“Soy una de esas personas, quizá anticuadas, que encuentran en la correspondencia una forma de comunicación única entre las almas.”
Rainer María Rilke
Uno era delgado, el otro grueso; uno, escocés, el otro americano; uno, casado, el otro, soltero… Aunque ambos fueran escritores, eran tan parecidos como un huevo a una castaña, a decir verdad, pero contra todo pronóstico el milagro se produjo y simpatizaron. Todo comenzó con un intercambio de impresiones “a tres” sobre la misión y el carácter de la Literatura en el contexto de unos artículos de revista del que ya dimos cuenta parcialmente aquí. James, que desde luego era muy exigente en la valoración de los escritores contemporáneos que pudieran pasar por su exquisito filtro, quedó seguramente sorprendido de la réplica de Stevenson y, lejos de picarse puerilmente o de jugar a algún estúpido de revanchismo, le envío unas palabras directas para congraciarse y felicitarle. A partir de ese momento, el flechazo entre Stevenson y James fue mutuo, pese a sus muchas disparidades caracteriológicas y literarias, acicateado en parte por lo que yo llamaría el “mal profesional del intelectual”, consistente en la admiración o envidia secreta que muchos escritores sufren hacia los hombres de acción. Es posible, en este sentido, que Henry James se sintiera aguijoneado por esa pulsión tras leer La isla del tesoro, y como además Stevenson respondía tan perfectamente en el plano personal a esa imagen de hombre de pasado juvenil arriesgado y canallita, sin contar todavía con el hecho de que escribía tan estupendamente bien, pienso que el americano no pudo evitar prendarse de un modo estrictamente platónico de él, como solía ocurrirle a menudo.

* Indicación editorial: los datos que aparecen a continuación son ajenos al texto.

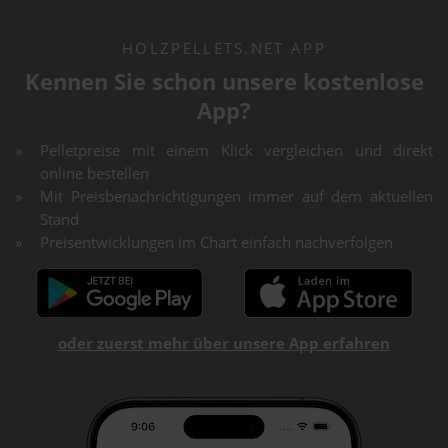
HOLZPELLETS.NET APP
Kennen Sie schon unsere kostenlose
App?
Pelletpreise mit einem Klick vergleichen und direkt
online bestellen
Mit Preisbenachrichtigungen immer auf dem aktuellen
Stand
Preisentwicklungen im Chart einfach nachverfolgen
oder zuerst mehr über unsere App erfahren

Stevenson reaccionó proporcionalmente, halagado e interesado por un autor tan diferente de sí mismo pero tan evidentemente dotado para la observación moral y social. Así, la correspondencia entre ambos duró diez años, hasta la temprana muerte de Stevenson, es decir, de 1884 a 1894 con algunas interrupciones, y se puede decir que terminó por atravesar el mundo y los océanos. Fue, como corresponde al talento de sus corresponsales, sumamente dulce, elegante y con un punto de pedantería, cuajada de expresiones de mutuo afecto que incluían también el envío de libros propios y ajenos y el interés por los conocidos comunes. La relación en castellano de ese largo -en el tiempo, no tanto en la cantidad- cruce de cartas se hace en el libro “Henry James / Robert Louis Stevenson, crónica de una amistad”, editado en el año 2000 por la colección Dicho y Hecho, de Hiperión, que voy a evocar ahora sin molestarme demasiado en citar fechas o páginas y tal como yo la he ido interpretando.
“La novela es por su propia naturaleza un alboroto, un alboroto en torno a algo, y cuanto mayor sea la forma que tome mayor, por supuesto, el alboroto”.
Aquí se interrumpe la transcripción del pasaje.